** Opening DATA EXCERPTS block **

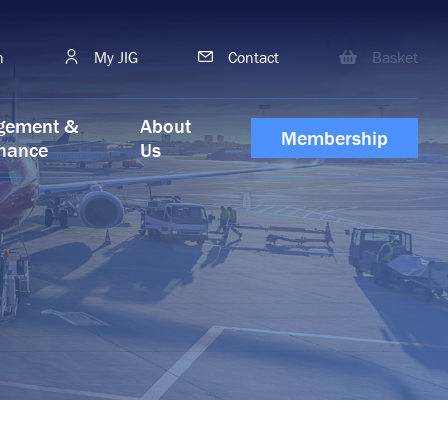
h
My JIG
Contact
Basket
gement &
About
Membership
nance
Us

** Closing DATA EXCERPTS block **
** Opening DATA EXCERPTS block **

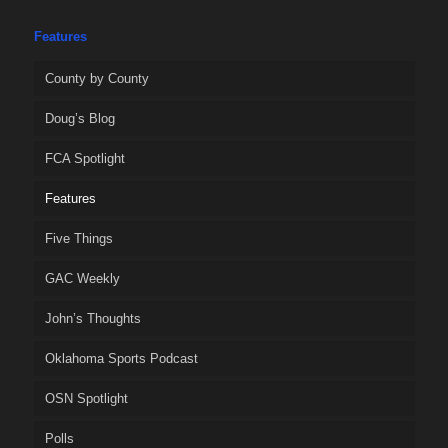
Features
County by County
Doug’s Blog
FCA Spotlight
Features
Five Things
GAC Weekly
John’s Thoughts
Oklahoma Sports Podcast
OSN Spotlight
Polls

** Closing DATA EXCERPTS block **
** Opening DATA EXCERPTS block **

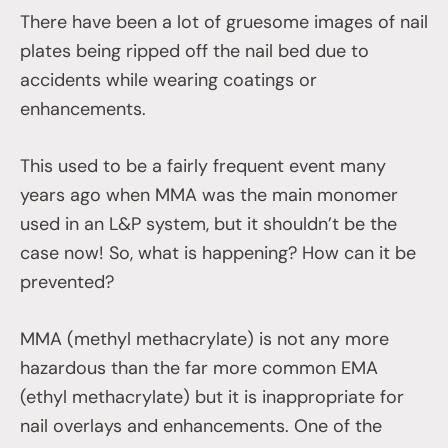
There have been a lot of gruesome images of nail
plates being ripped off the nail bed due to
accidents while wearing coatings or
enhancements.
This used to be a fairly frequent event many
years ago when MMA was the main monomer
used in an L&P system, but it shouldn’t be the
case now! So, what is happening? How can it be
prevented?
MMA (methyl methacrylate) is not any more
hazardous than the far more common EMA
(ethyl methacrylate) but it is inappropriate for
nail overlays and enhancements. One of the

** Closing DATA EXCERPTS block **

AIM OF THE TASK — A single figure is the whole answer: the number of lines in the material above where the string "used" occurs.

WRITTEN RESPONSE — 2